The first time the United States took on Saddam Hussein, its motto was "overwhelming force" -- half a million troops swiftly kicked the Iraqis out of Kuwait.
The sequel is proving far more complex, but the U.S. has just half as many troops in the region, and fewer than 90,000 in Iraq itself.
Some military analysts have questioned that disparity, saying stiffer-than-expected Iraqi resistance underscores the gamble Defense Secretary Donald Rumsfeld and his war planners took in crafting troop deployments.
One analyst, Daniel Goure of the Lexington Institute, said this week that U.S. forces were "a division or two light." Another, retired Gen.

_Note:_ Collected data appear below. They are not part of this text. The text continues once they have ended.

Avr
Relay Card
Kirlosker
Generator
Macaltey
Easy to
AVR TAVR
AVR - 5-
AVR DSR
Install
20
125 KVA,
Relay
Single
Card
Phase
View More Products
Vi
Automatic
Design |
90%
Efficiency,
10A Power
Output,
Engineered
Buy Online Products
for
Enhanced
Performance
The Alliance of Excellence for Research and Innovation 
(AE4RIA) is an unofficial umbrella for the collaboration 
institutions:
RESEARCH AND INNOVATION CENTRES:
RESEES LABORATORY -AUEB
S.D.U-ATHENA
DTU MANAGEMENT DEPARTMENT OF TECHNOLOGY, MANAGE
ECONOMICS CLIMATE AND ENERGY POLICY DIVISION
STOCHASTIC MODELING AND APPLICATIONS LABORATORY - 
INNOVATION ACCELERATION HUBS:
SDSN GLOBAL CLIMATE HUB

Barry McCaffrey, told NBC News that the Pentagon had risked "disaster" by not sending enough troops to Iraq.
The argument goes that with more troops, the U.S.-led forces would have been better able to stave off the Fedayeen and other mobile militias that have attacked long coalition supply lines.
Some units on the road to Baghdad have had to be redirected into fighting back.

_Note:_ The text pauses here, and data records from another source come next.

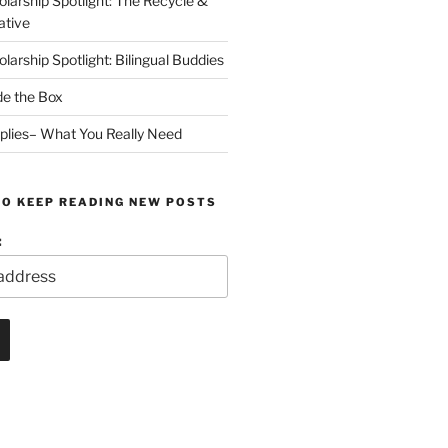
arship Spotlight: The Recycle &
ative
arship Spotlight: Bilingual Buddies
de the Box
plies– What You Really Need
TO KEEP READING NEW POSTS
: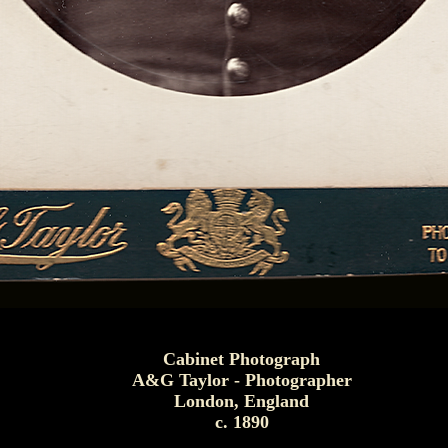
Cabinet Photograph
A&G Taylor - Photographer
London, England
c. 1890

But Rumsfeld and his field commanders have bristled at such claims and contend the war plan is working excellently.
They point to such successes as securing key airstrips and oil fields, getting to within 50 miles of Baghdad within days and dropping paratroopers into northern Iraq.

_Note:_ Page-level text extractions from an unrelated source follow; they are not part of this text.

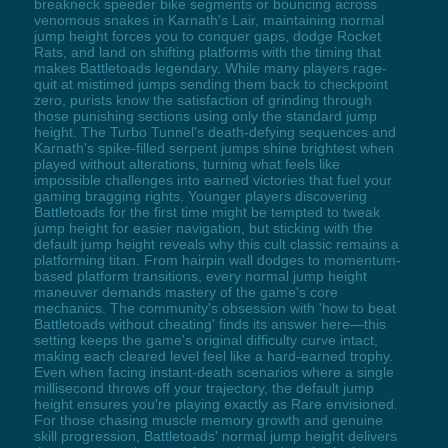
breakneck speeder bike segments or bouncing across
venomous snakes in Karnath's Lair, maintaining normal
jump height forces you to conquer gaps, dodge Rocket
Rats, and land on shifting platforms with the timing that
makes Battletoads legendary. While many players rage-
quit at mistimed jumps sending them back to checkpoint
zero, purists know the satisfaction of grinding through
those punishing sections using only the standard jump
height. The Turbo Tunnel's death-defying sequences and
Karnath's spike-filled serpent jumps shine brightest when
played without alterations, turning what feels like
impossible challenges into earned victories that fuel your
gaming bragging rights. Younger players discovering
Battletoads for the first time might be tempted to tweak
jump height for easier navigation, but sticking with the
default jump height reveals why this cult classic remains a
platforming titan. From hairpin wall dodges to momentum-
based platform transitions, every normal jump height
maneuver demands mastery of the game's core
mechanics. The community's obsession with 'how to beat
Battletoads without cheating' finds its answer here—this
setting keeps the game's original difficulty curve intact,
making each cleared level feel like a hard-earned trophy.
Even when facing instant-death scenarios where a single
millisecond throws off your trajectory, the default jump
height ensures you're playing exactly as Rare envisioned.
For those chasing muscle memory growth and genuine
skill progression, Battletoads' normal jump height delivers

At a Camp David news conference Thursday with British Prime Minister Tony Blair, President Bush sidestepped a question about whether the strong resistance U.S. troops faced in southern Iraq indicates the war could take longer than expected.
"This isn't a matter of timetable, it's a matter of victory," Bush said. "Saddam Hussein will be removed, no matter how long it takes."
Harlan Ullman, senior associate at Washington's Center for Strategic & International Studies and an architect of the "shock and awe" bombing strategy touted in this war, said critics of the troop deployment are mistaken, although many more soldiers will be needed in the peacekeeping and occupation phase.